Q. De qui relève la surveillance des délinquants en liberté sous condition?
R. C’est au Service correctionnel du Canada (SCC) qu’incombe la surveillance des délinquants mis en liberté sous condition d’un pénitencier ou des délinquants sous responsabilité provinciale qui se sont fait octroyer la libération conditionnelle par la Commission nationale des libérations conditionnelles. Le SCC est également chargé de la surveillance des délinquants visés par une ordonnance de surveillance de longue durée.
Q. Qu’est-ce que la surveillance communautaire?

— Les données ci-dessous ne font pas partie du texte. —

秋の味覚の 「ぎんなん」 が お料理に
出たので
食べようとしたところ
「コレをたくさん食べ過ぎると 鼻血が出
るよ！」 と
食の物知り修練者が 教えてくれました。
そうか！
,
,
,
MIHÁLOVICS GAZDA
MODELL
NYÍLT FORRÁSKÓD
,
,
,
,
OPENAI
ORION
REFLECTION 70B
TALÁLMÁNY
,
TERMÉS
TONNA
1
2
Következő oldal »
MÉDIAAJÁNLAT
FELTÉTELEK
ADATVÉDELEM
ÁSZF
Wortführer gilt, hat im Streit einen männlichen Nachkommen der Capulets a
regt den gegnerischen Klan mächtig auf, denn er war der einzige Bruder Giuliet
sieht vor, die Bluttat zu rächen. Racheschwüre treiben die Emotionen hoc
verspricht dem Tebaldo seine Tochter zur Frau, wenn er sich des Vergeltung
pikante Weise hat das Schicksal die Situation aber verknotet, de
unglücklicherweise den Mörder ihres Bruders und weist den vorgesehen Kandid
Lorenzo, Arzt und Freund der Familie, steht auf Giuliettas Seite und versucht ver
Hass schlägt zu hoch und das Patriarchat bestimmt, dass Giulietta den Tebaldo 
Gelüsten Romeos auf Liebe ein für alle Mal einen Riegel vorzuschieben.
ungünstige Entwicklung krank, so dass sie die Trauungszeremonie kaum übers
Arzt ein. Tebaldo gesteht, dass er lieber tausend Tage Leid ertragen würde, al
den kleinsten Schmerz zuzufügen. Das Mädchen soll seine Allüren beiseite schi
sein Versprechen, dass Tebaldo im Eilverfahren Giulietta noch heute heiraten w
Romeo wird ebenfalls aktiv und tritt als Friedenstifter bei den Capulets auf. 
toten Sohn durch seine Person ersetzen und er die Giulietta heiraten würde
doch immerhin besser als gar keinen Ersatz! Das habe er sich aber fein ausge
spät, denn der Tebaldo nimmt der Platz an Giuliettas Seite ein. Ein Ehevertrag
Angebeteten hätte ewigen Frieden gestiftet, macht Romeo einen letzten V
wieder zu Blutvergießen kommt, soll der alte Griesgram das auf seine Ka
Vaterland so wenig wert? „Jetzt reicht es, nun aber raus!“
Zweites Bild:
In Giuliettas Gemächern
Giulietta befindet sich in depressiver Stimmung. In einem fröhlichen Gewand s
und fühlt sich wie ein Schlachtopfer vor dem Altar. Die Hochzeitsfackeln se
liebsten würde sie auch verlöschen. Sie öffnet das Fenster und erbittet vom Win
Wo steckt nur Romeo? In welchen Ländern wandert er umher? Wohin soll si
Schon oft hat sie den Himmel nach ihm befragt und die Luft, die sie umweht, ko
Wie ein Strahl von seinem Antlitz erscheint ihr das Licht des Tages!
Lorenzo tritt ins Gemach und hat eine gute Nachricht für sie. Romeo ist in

R. La surveillance communautaire consiste à contrôler le délinquant et à l’encadrer pour l’aider à réintégrer la société. Le surveillant de liberté conditionnelle examine le dossier du délinquant, établit un calendrier de rencontres avec lui et lui donne des directives. Le surveillant peut entrer en contact avec la police et des services d’aide de la collectivité, et rendre visite à la famille du délinquant, à ses amis, à son employeur ou à d’autres personnes.
Si le délinquant ne respecte pas les conditions qui lui ont été imposées, il peut être réincarcéré.
Q. Quelles sont les conditions normalement imposées lors de la mise en liberté?
R. Tout délinquant mis en liberté conditionnelle ou d’office doit se conformer aux conditions suivantes :
Le délinquant qui bénéficie d’une permission de sortir doit également réintégrer le pénitencier d’où il a été mis en liberté à la date et à l’heure indiquées sur son permis de sortie.
Q. D’autres conditions peuvent-elles être imposées?
R. Outre les conditions normalement imposées aux délinquants bénéficiant de la mise en liberté, la Commission nationale des libérations conditionnelles peut imposer des conditions spéciales qu’elle juge nécessaires pour gérer le risque que présentent les délinquants, comme celle de s’abstenir de consommer de l’alcool ou celle de respecter des limites géographiques précises. La conformité avec ces conditions spéciales fait l’objet d’un contrôle dans le cadre de la surveillance exercée par l’agent de libération conditionnelle chargé des délinquants.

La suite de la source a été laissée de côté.